[Source records]
= Beginning of Section =

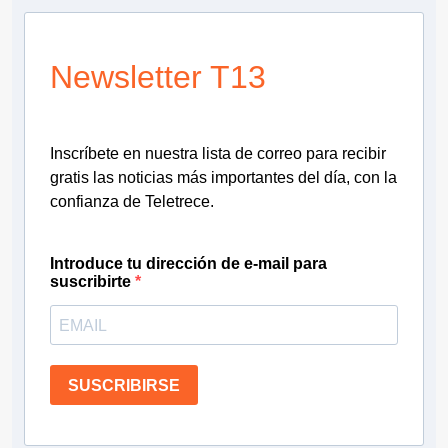
Newsletter T13
Inscríbete en nuestra lista de correo para recibir
gratis las noticias más importantes del día, con la
confianza de Teletrece.
Introduce tu dirección de e-mail para
suscribirte
SUSCRIBIRSE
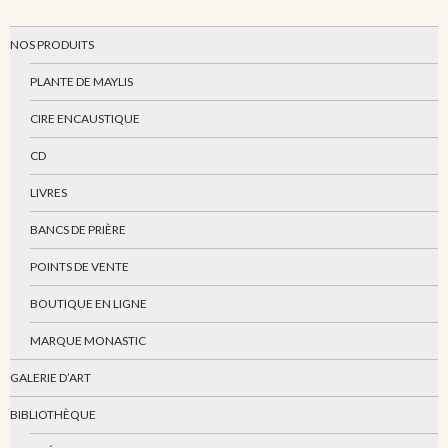
NOS PRODUITS
PLANTE DE MAYLIS
CIRE ENCAUSTIQUE
CD
LIVRES
BANCS DE PRIÈRE
POINTS DE VENTE
BOUTIQUE EN LIGNE
MARQUE MONASTIC
GALERIE D’ART
BIBLIOTHÈQUE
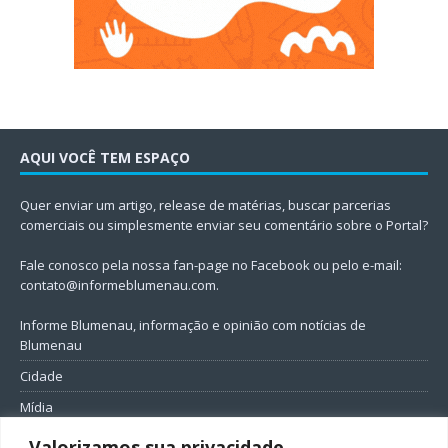
AQUI VOCÊ TEM ESPAÇO
Quer enviar um artigo, release de matérias, buscar parcerias
comerciais ou simplesmente enviar seu comentário sobre o Portal?
Fale conosco pela nossa fan-page no Facebook ou pelo e-mail:
contato@informeblumenau.com
.
Informe Blumenau, informação e opinião com notícias de
Blumenau
Cidade
Mídia
Entretenimento
Valorizamos sua privacidade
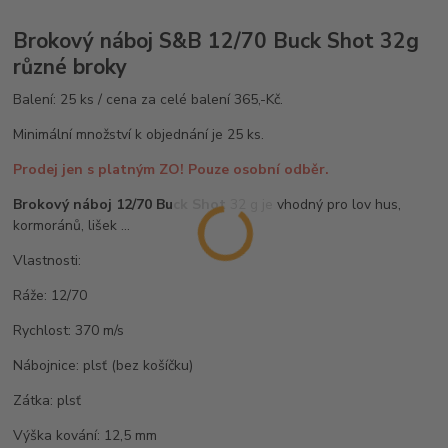
Brokový náboj S&B 12/70 Buck Shot 32g
různé broky
Balení: 25 ks / cena za celé balení 365,-Kč.
Minimální množství k objednání je 25 ks.
Prodej jen s platným ZO! Pouze osobní odběr.
Brokový náboj 12/70 Buck Shot
32 g je vhodný pro lov hus,
kormoránů, lišek ...
Vlastnosti:
Ráže: 12/70
Rychlost: 370 m/s
Nábojnice: plsť (bez košíčku)
Zátka: plsť
Výška kování: 12,5 mm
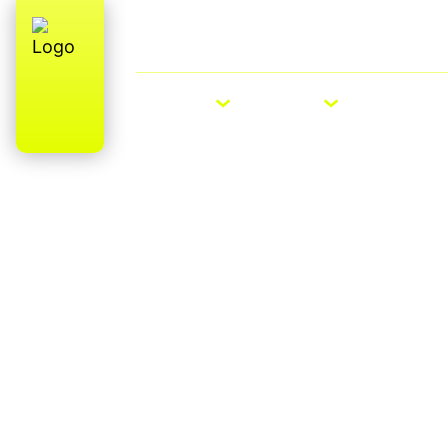
Über uns
E-Bike Roadshow
E-BIKES
BIKES
ZUBEHÖ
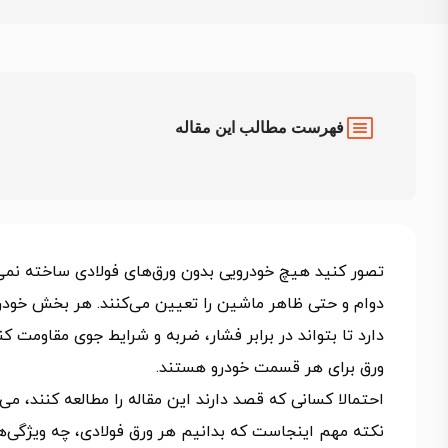
فهرست مطالب این مقاله
تصور کنید هیچ خودرویی بدون ورق‌های فولادی ساخته نمی‌
دوام و حتی ظاهر ماشین را تعیین می‌کنند. هر بخش خودرو، 
دارد تا بتواند در برابر فشار، ضربه و شرایط جوی مقاومت
ورق برای هر قسمت خودرو هستند.
احتمالا کسانی که قصد دارند این مقاله را مطالعه کنند، می‌
نکته مهم اینجاست که بدانیم هر ورق فولادی، چه ویژگی‌ها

= End of Section =

**WHAT THE TASK REQUIRES:** The lines from the top of the data above through the one holding "BANCS DE PRIÈRE" are to be repeated exactly, and only those, with no pictures.

**REPLY:**
Newsletter T13
Inscríbete en nuestra lista de correo para recibir
gratis las noticias más importantes del día, con la
confianza de Teletrece.
Introduce tu dirección de e-mail para
suscribirte
SUSCRIBIRSE
NOS PRODUITS
PLANTE DE MAYLIS
CIRE ENCAUSTIQUE
CD
LIVRES
BANCS DE PRIÈRE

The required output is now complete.